Я смотрю на него и думаю: вот ведь черт, если бы и Алина могла вот так встать после того, что я с ней сделала. И у Мак снова была бы сестра. Мне не пришлось бы все время, каждую секунду каждого дня ненавидеть себя, хоть я и уверена, что в ту ночь Ровена что-то сделала со мной, превратила в автомат без собственной воли. Но я была там. Я была там! Я отвела ее в то место, где она умерла, я врала ей, говорила, что должна показать ей что-то важное. Я же ребенок, так что она мне доверяла! Я стояла на той аллее и смотрела, как сестру Мак убивают Феи, которых я могла остановить одним движением меча, и мне никогда этого не исправить и никогда не избавиться от той картинки в голове. Она останется выжженной у меня в душе до конца моей жизни, если, конечно, у меня будет жизнь после всей фигни, которую я натворила!
Я ударила Мак больнее, чем все остальные в ее жизни, и мне никогда этого не исправить.
И все равно... есть у этой тучи серебристые бока: если Риодан не умер, то и Бэрронс тоже. У Мак хотя бы остался Бэрронс.
— Ты убила сестру Мак, — говорит Риодан. — Да будь я проклят.
Я этого не говорила.
— Не смей влезать в мою голову!
Он вдруг оказывается с моей стороны стола, практически на мне. Снова толкает меня спиной в стену, сжимает мою голову ладонями и заставляет на себя посмотреть.
— Что ты чувствовала, когда думала, что убила меня.

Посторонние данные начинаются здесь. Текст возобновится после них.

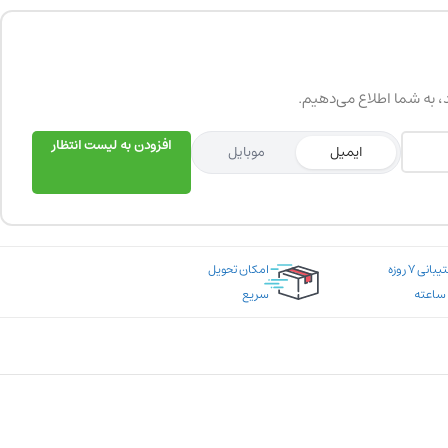
د، به شما اطلاع می‌دهیم.
افزودن به لیست انتظار
ایمیل
موبایل
پشتیبانی ۷ روزه
امکان تحویل
سریع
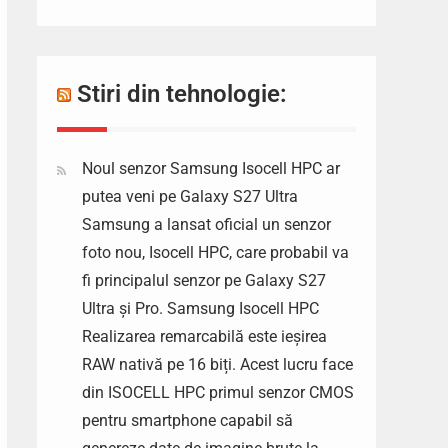
Stiri din tehnologie:
Noul senzor Samsung Isocell HPC ar
putea veni pe Galaxy S27 Ultra
Samsung a lansat oficial un senzor
foto nou, Isocell HPC, care probabil va
fi principalul senzor pe Galaxy S27
Ultra și Pro. Samsung Isocell HPC
Realizarea remarcabilă este ieșirea
RAW nativă pe 16 biți. Acest lucru face
din ISOCELL HPC primul senzor CMOS
pentru smartphone capabil să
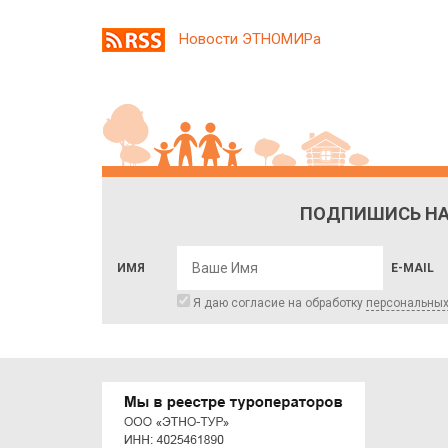
Новости ЭТНОМИРа
ПОДПИШИСЬ НА
ИМЯ
E-MAIL
Я даю согласие на обработку
персональны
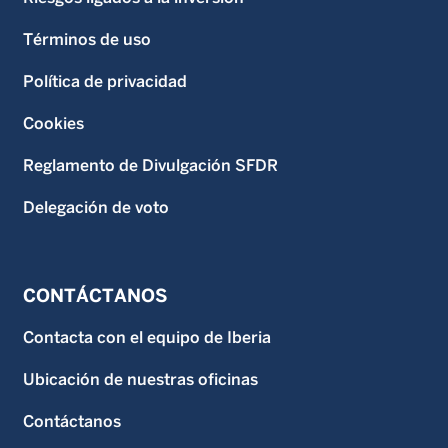
Términos de uso
Política de privacidad
Cookies
Reglamento de Divulgación SFDR
Delegación de voto
CONTÁCTANOS
Contacta con el equipo de Iberia
Ubicación de nuestras oficinas
Contáctanos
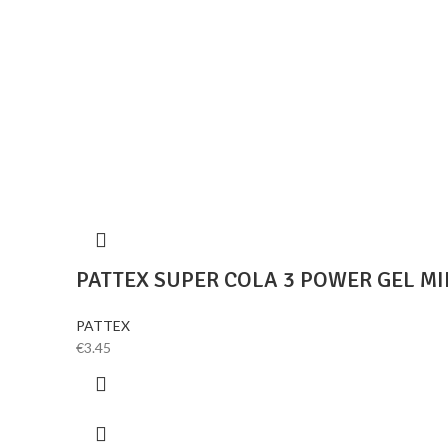
PATTEX SUPER COLA 3 POWER GEL MIN
PATTEX
€
3.45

Он смотрит мне в глаза, словно мне и не нужно отвечать, достаточно просто подумать. Я пытаюсь согнуться пополам, чтобы он не влез в мои мысли, а он не дает. Он держит меня крепко, но теперь почти мягко. Ненавижу, когда он мягкий. Я предпочитаю драться. Тогда я точно знаю, чего от него ожидать.
— Отвечай мне.
Я не отвечаю. Ни за что не буду ему отвечать. Ненавижу его. Потому что, когда думала, что убила его, я чувствовала себя такой одинокой, какой не была уже очень давно. Словно я не могла ходить по городу, зная, что его там нет. Пока я знала, что он есть где-то там, я понимала: мне будет куда пойти, если я попаду в беду. И пусть он не сделает именно того, чего я от него хочу, он все равно не даст мне погибнуть. Он поможет мне справиться с чем угодно и выжить. Я думаю, такое чувство бывает у детей, если им повезет с родителями. Мне не повезло. Я сжималась в клетке в комочек, пока мама делала макияж, брызгалась духами, мурлыкала песенки, одеваясь. Я думала, убьет ли она меня в этот раз, просто забыв обо мне. Надеялась, что ее новый приятель окажется гадким, и она вернется быстрее. Я знаю, что какую бы фигню Риодан не делал, он никогда обо мне не забудет. Он очень ответственно относится к мелочам. Мало кто в моем мире так может. А я для него мелочь.
Я не могу отвернуться. Как же, на фиг, он выжил? Я чувствую, как он копается в моем мозгу. Когда на той улице за «КСБ» я увидела, как гаснут его глаза, это чуть не уничтожило меня. Мне его не хватало. Мне его офигеть как не хватало!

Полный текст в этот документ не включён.